Agamedes

Voor het geslacht van wantsen uit de familie van de Kielwantsen, zie Agamedes (genus).

Agamedes (Oudgrieks: Ἀγαμήδης, Agamēdēs) was in de Griekse mythologie een zoon van Erginus.

Agamedes was de vader van Cercyon bij Epicaste, die ook een stiefzoon bij hem bracht, Trophonius, die volgens sommigen een zoon van Apollo was. Volgens anderen was Agamedes een zoon van Apollo en Epicaste, of van Zeus en Iocaste, en vader van Trophonius. In de meest voorkomende verhalen was Trophonius zijn broer.

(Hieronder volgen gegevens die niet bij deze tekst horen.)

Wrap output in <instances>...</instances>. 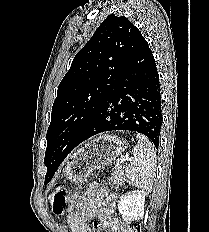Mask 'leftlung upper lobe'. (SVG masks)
<instances>
[{
	"instance_id": "5c2ea615",
	"label": "left lung upper lobe",
	"mask_w": 209,
	"mask_h": 232,
	"mask_svg": "<svg viewBox=\"0 0 209 232\" xmlns=\"http://www.w3.org/2000/svg\"><path fill=\"white\" fill-rule=\"evenodd\" d=\"M141 37L128 18L111 14L74 57L52 107L46 134V182L53 178L79 135L116 86Z\"/></svg>"
}]
</instances>
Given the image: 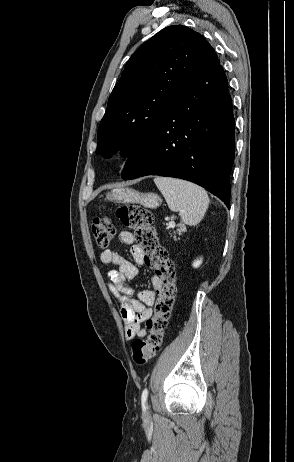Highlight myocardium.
Masks as SVG:
<instances>
[{
	"label": "myocardium",
	"mask_w": 294,
	"mask_h": 462,
	"mask_svg": "<svg viewBox=\"0 0 294 462\" xmlns=\"http://www.w3.org/2000/svg\"><path fill=\"white\" fill-rule=\"evenodd\" d=\"M123 153H124L123 150H119L117 154H118V156H120V155H122Z\"/></svg>",
	"instance_id": "myocardium-1"
}]
</instances>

De tempel van Apollo in Delphi

[bewerken | brontekst bewerken]

De twee broers zouden zich hebben onderscheiden als architecten, vooral in het bouwen van tempels en paleizen. Ze bouwden de tempel van Apollo die het orakel van Delphi huisvest. Een traditie vermeld door Cicero stelt dat Agamedes en Trophonius, na deze tempel te hebben gebouwd, de god smeekten om hen als beloning voor hun werk te belonen met wat het beste was voor mannen. Het orakel vertelde de broeders dat ze moesten doen wat ze maar zes dagen wilden en op de zevende dag zou hun grootste wens worden ingewilligd. Ze deden het en werden dood aangetroffen op de zevende dag. Het gezegde "those whom the gods love die young" (Engels gezegde: wordt vaak gezegd als iemand jong overlijdt) komt uit dit verhaal.

De schatkamer van Hyrieus

[bewerken | brontekst bewerken]

Ze bouwden ook een schatkamer van Hyrieus, koning van Hyria in Boeotia. De scholiast op Aristophanes geeft een iets ander verhaal van Charax van Pergamum en laat hen de schatkist voor koning Augeas bouwen. Het verhaal over deze schatkamer in Pausanias vertoont een grote gelijkenis met wat Herodotus vertelt over de schatkamer van de Egyptische koning Rhampsinit. Bij de constructie van de schatkamer van Hyrieus hebben Agamedes en Trophonius een manier gevonden om één steen zodanig te plaatsen dat deze van buiten weggenomen kon worden. Zo werd een ingang gevormd naar de schatkamer, zonder dat iemand het waarnam. Agamedes en Trophonius roofden de schatkist voortdurend; en de koning zag dat de sloten dicht waren en zegels niet geschonden waren, terwijl zijn schatten voortdurend kleiner werden. Toen plaatste hij vallen om de dief te vangen. Agamedes werd gevangen in een van deze strikken en Trophonius sneed zijn hoofd af om de identiteit van Agamedes geheim te houden.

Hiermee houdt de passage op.